For the records that follow, please set down exactly the lines between the one holding "บาท(1) เหลือเพียง 1,649" and the one holding "4 ล้ออัจฉริยะ รับดอกเบี้", inclusive, and only those.

BEGIN ENTRIES SHOWN

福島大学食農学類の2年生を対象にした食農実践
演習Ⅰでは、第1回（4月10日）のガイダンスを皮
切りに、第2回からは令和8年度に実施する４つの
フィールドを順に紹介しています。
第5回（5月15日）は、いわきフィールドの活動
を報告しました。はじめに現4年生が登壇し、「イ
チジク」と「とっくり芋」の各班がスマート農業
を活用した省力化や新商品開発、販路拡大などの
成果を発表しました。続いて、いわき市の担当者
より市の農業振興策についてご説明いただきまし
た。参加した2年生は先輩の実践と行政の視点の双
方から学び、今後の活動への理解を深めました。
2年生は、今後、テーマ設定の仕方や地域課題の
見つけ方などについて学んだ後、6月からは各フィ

END ENTRIES SHOWN
BEGIN ENTRIES SHOWN

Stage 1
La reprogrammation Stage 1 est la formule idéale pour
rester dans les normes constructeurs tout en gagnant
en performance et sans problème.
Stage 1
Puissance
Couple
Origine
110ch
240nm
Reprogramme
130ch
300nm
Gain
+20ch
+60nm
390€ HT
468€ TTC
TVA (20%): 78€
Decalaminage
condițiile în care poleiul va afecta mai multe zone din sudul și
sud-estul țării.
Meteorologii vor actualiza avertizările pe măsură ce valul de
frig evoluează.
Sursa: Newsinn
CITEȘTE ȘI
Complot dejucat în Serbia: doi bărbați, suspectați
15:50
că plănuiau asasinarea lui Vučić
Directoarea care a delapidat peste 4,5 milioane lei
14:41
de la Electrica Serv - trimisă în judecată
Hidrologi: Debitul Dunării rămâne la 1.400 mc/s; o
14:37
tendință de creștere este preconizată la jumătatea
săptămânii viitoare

END ENTRIES SHOWN
BEGIN ENTRIES SHOWN

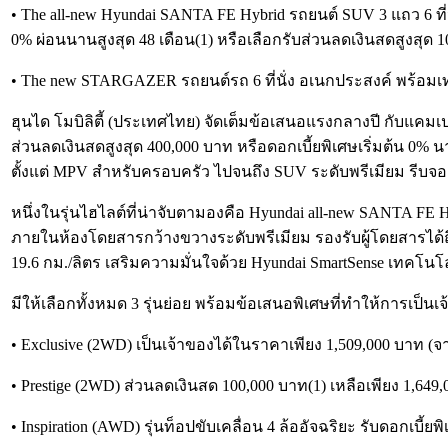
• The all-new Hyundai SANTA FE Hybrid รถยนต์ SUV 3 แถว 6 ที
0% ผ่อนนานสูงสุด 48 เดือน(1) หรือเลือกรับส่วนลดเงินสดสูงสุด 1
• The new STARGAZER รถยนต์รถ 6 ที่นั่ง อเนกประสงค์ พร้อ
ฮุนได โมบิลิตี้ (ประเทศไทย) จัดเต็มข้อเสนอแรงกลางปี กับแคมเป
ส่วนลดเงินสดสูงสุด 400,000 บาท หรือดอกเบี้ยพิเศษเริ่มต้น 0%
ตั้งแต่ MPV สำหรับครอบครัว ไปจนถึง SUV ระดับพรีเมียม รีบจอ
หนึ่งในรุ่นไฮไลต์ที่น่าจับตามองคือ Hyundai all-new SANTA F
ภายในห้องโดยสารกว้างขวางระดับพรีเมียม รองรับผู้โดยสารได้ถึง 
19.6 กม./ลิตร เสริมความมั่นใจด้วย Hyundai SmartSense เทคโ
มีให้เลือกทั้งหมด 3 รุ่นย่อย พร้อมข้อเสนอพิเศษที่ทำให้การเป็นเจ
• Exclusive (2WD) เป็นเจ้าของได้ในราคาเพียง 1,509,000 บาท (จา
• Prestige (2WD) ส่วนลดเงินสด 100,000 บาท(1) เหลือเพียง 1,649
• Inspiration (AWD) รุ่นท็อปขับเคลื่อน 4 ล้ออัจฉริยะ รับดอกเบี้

END ENTRIES SHOWN

RESULT BELOW —
• Prestige (2WD) ส่วนลดเงินสด 100,000 บาท(1) เหลือเพียง 1,649
• Inspiration (AWD) รุ่นท็อปขับเคลื่อน 4 ล้ออัจฉริยะ รับดอกเบี้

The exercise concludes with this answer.